Sehr schön ist aber auch von hier aus die Aussicht - insbesondere hinunter zum Straumsvatnet und auf den Vestfjord:



Beim Abstieg hatten wir dann noch einige tierische Begegnungen:
 
junge Elche

















Singschwäne

Nach all diesen Eindrücken dachten wir, dass die Herbstfärbung jetzt nicht mehr zu toppen sei - aber wir wurden hierzu noch überrascht. Darüber bald mehr!







Samstag, 27. September 2014

Herbstliche Natur: Pilze, Beeren,...


Nun, Mitte September, hat der Herbst überall in der Natur Einzug gehalten.
Wobei  uns bereits Ende August, während unserer Reise nordwärts, leckere Pilze in für uns unvorstellbaren Mengen auffielen. So gab es bereits da das eine oder andere Pilzgericht:


















Auf Hamarøy fanden wir bei unseren Wanderungen in den lichten Kiefernwäldern meist Sandröhrlinge, die an diesem Standort massenhaft auftreten:











Um so größer war die Freude über diesen riesigen Steinpilz:



Pilze, die wir nicht kennen - so wie diese -, fanden wir nur wenige - 
und die lassen wir grundsätzlich stehen,...  
















...so dass die Vorfreude auf das abendliche Pilzgericht ganz unbeschwert war:



Und: Giftig hin oder her - beim Schönheitswettbewerb unter den Pilzen steht der Fliegenpilz ganz oben:









"Ein Männlein steht im Walde..."

Diesen riesigen "Steinpilz" sahen wir vor drei Tagen bei einer Wanderung auf Finnøya - wir haben ihn übrigens stehen gelassen  ;-) :



Fasziniert, aber zunächst auch ein wenig ratlos waren wir, als wir kürzlich dieses "Gewächs" entdeckten - auffällig durch seine winzigen roten Farbtupfer auf den nur einige Millimeter hohen grauen "Trompeten":

Cladonia coccifera

"Was ist das?" - die Frage ließ mir keine Ruhe, und nach längerem Suchen im Internet und Beratschlagen mit Julian war am Ende des Abends klar: Das ist eine Flechte aus der Gattung Cladonia, auch "Scharlach-Becherflechte" genannt. 
Bei dieser Gelegenheit habe ich einiges gelernt - so etwa, dass Flechten eine besondere Lebensform sind, nämlich Pilze, die in Symbiose mit (meist) Algen leben. Seltsam und sehr interessant!

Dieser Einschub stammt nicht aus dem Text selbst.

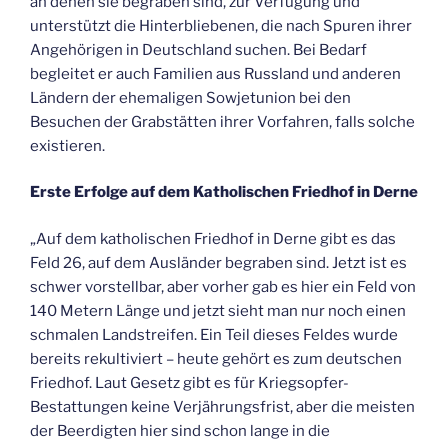
an denen sie begraben sind, zur Verfügung und
unterstützt die Hinterbliebenen, die nach Spuren ihrer
Angehörigen in Deutschland suchen. Bei Bedarf
begleitet er auch Familien aus Russland und anderen
Ländern der ehemaligen Sowjetunion bei den
Besuchen der Grabstätten ihrer Vorfahren, falls solche
existieren.
Erste Erfolge auf dem Katholischen Friedhof in Derne
„Auf dem katholischen Friedhof in Derne gibt es das
Feld 26, auf dem Ausländer begraben sind. Jetzt ist es
schwer vorstellbar, aber vorher gab es hier ein Feld von
140 Metern Länge und jetzt sieht man nur noch einen
schmalen Landstreifen. Ein Teil dieses Feldes wurde
bereits rekultiviert – heute gehört es zum deutschen
Friedhof. Laut Gesetz gibt es für Kriegsopfer-
Bestattungen keine Verjährungsfrist, aber die meisten
der Beerdigten hier sind schon lange in die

Auch die Pflanzenwelt kleidet sich jetzt mehr und mehr in herbstliche Farben - und wir bewundern diese immer wieder:




















Neben diesen Blättchen sind es auch Unmengen von jenen roten Beeren, welche zurzeit ganze Berghänge rötlich leuchten lassen:







Vorbei ist jetzt allerdings die Zeit, in der die Weidenröschen in Blüte standen - ...

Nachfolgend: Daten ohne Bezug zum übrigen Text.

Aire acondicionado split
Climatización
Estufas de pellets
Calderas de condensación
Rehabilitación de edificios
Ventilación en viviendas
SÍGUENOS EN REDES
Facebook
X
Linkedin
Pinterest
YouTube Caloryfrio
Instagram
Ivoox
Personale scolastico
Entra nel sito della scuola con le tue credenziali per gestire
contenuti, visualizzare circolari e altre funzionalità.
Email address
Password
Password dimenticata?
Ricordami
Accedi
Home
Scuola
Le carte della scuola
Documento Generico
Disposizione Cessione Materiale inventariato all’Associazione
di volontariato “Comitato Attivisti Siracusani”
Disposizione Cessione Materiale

bei Haukås - Ende Juli 2009
















...jetzt fliegen ihre Samen überall durch die Luft:




Und seit gestern erleben wir hier den ersten richtigen Herbststurm - wir hoffen, dass danach die Birkenwälder immer noch so schön aussehen werden:



Dieses Bild ist vor fünf Tagen beim Abstieg vom "Hatten" entstanden.
Von dieser Tour (und anderen) bald näheres - vi høres!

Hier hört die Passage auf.